_Task_:
A faithful copy of all the data is required; pictures should not be included.

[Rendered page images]
↓

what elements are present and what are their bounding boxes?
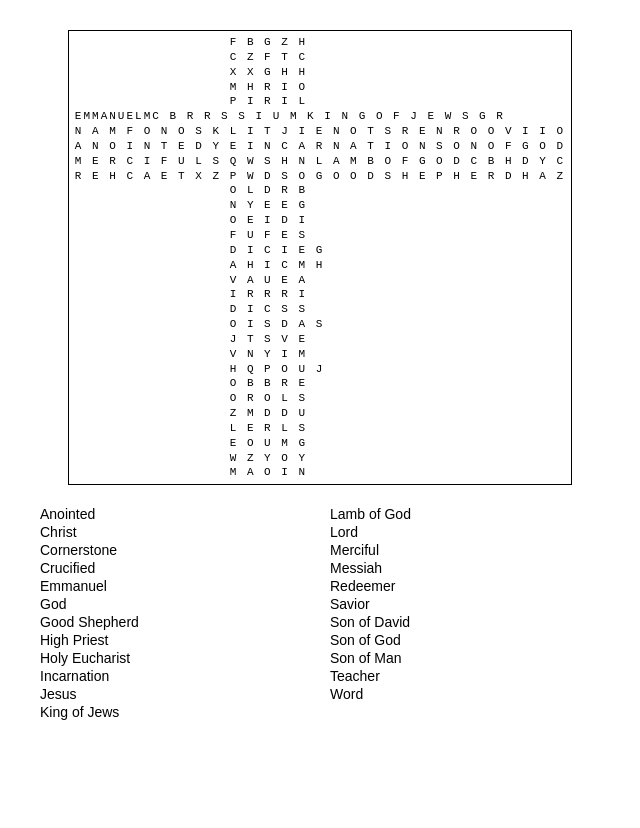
list-item: High Priest	[40, 631, 310, 649]
list-item: Christ	[40, 523, 310, 541]
word-list-column-1: AnointedChristCornerstoneCrucifiedEmmanu…	[40, 505, 310, 721]
list-item: Cornerstone	[40, 541, 310, 559]
list-item: Lamb of God	[330, 505, 600, 523]
word-list-column-2: Lamb of GodLordMercifulMessiahRedeemerSa…	[330, 505, 600, 721]
word-search-grid: F B G Z H C Z F T C X X G H H M H R I O …	[68, 30, 572, 485]
word-list: AnointedChristCornerstoneCrucifiedEmmanu…	[40, 505, 600, 721]
list-item: God	[40, 595, 310, 613]
list-item: Lord	[330, 523, 600, 541]
list-item: Messiah	[330, 559, 600, 577]
list-item: Anointed	[40, 505, 310, 523]
list-item: Crucified	[40, 559, 310, 577]
list-item: Son of Man	[330, 649, 600, 667]
word-list-section: AnointedChristCornerstoneCrucifiedEmmanu…	[20, 505, 620, 721]
list-item: Savior	[330, 595, 600, 613]
list-item: Merciful	[330, 541, 600, 559]
list-item: King of Jews	[40, 703, 310, 721]
list-item: Incarnation	[40, 667, 310, 685]
puzzle-container: F B G Z H C Z F T C X X G H H M H R I O …	[20, 30, 620, 485]
list-item: Word	[330, 685, 600, 703]
list-item: Jesus	[40, 685, 310, 703]
list-item: Emmanuel	[40, 577, 310, 595]
list-item: Son of God	[330, 631, 600, 649]
list-item: Redeemer	[330, 577, 600, 595]
list-item: Good Shepherd	[40, 613, 310, 631]
list-item: Holy Eucharist	[40, 649, 310, 667]
list-item: Son of David	[330, 613, 600, 631]
list-item: Teacher	[330, 667, 600, 685]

↑

_Reply_:
what elements are present and what are their bounding boxes?
list-item: High Priest	[40, 631, 310, 649]
list-item: Christ	[40, 523, 310, 541]
word-list-column-1: AnointedChristCornerstoneCrucifiedEmmanu…	[40, 505, 310, 721]
list-item: Cornerstone	[40, 541, 310, 559]
list-item: Lamb of God	[330, 505, 600, 523]
word-list-column-2: Lamb of GodLordMercifulMessiahRedeemerSa…	[330, 505, 600, 721]
word-search-grid: F B G Z H C Z F T C X X G H H M H R I O …	[68, 30, 572, 485]
word-list: AnointedChristCornerstoneCrucifiedEmmanu…	[40, 505, 600, 721]
list-item: God	[40, 595, 310, 613]
list-item: Lord	[330, 523, 600, 541]
list-item: Messiah	[330, 559, 600, 577]
list-item: Anointed	[40, 505, 310, 523]
list-item: Crucified	[40, 559, 310, 577]
list-item: Son of Man	[330, 649, 600, 667]
word-list-section: AnointedChristCornerstoneCrucifiedEmmanu…	[20, 505, 620, 721]
list-item: Savior	[330, 595, 600, 613]
list-item: Merciful	[330, 541, 600, 559]
list-item: King of Jews	[40, 703, 310, 721]
list-item: Incarnation	[40, 667, 310, 685]
puzzle-container: F B G Z H C Z F T C X X G H H M H R I O …	[20, 30, 620, 485]
list-item: Word	[330, 685, 600, 703]
list-item: Jesus	[40, 685, 310, 703]
list-item: Emmanuel	[40, 577, 310, 595]
list-item: Son of God	[330, 631, 600, 649]
list-item: Redeemer	[330, 577, 600, 595]
list-item: Good Shepherd	[40, 613, 310, 631]
list-item: Holy Eucharist	[40, 649, 310, 667]
list-item: Son of David	[330, 613, 600, 631]
list-item: Teacher	[330, 667, 600, 685]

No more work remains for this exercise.